EXERCISE DESCRIPTION: Please give every line below again exactly, but not its pictures.

DATA LISTING:
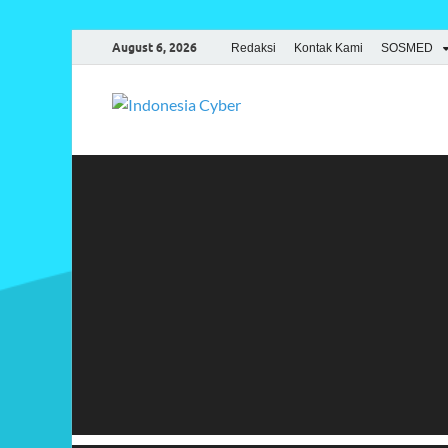
August 6, 2026
Redaksi
Kontak Kami
SOSMED
Indonesia
Media Cetak, Online & Streami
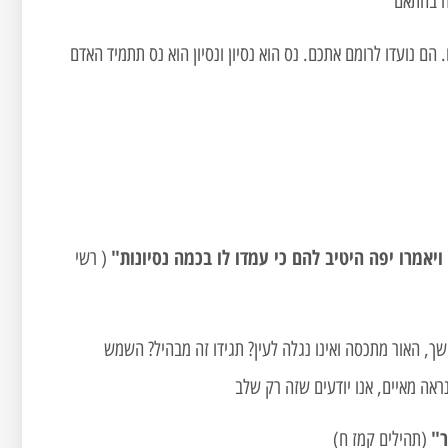
ה בהתאם
ם נועדו לרומם אתכם. נס הוא נסיון ונסיון הוא נס תתמיד האדם
יאמרו יפה היטיב להם כי עמדו לו בכמה נסיונות"
( רשי
, האור מתכסה ואינו נגלה לעין? תגידו זה מבהיל? השמש
ראה מאיים, אנו יודעים שזה רק שלב
ר"
(תהילים קמז ח)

TASK OUTPUT:
August 6, 2026
Redaksi
Kontak Kami
SOSMED
Indonesia
Media Cetak, Online & Streami
ה בהתאם
ם נועדו לרומם אתכם. נס הוא נסיון ונסיון הוא נס תתמיד האדם
יאמרו יפה היטיב להם כי עמדו לו בכמה נסיונות"
( רשי
, האור מתכסה ואינו נגלה לעין? תגידו זה מבהיל? השמש
ראה מאיים, אנו יודעים שזה רק שלב
ר"
(תהילים קמז ח)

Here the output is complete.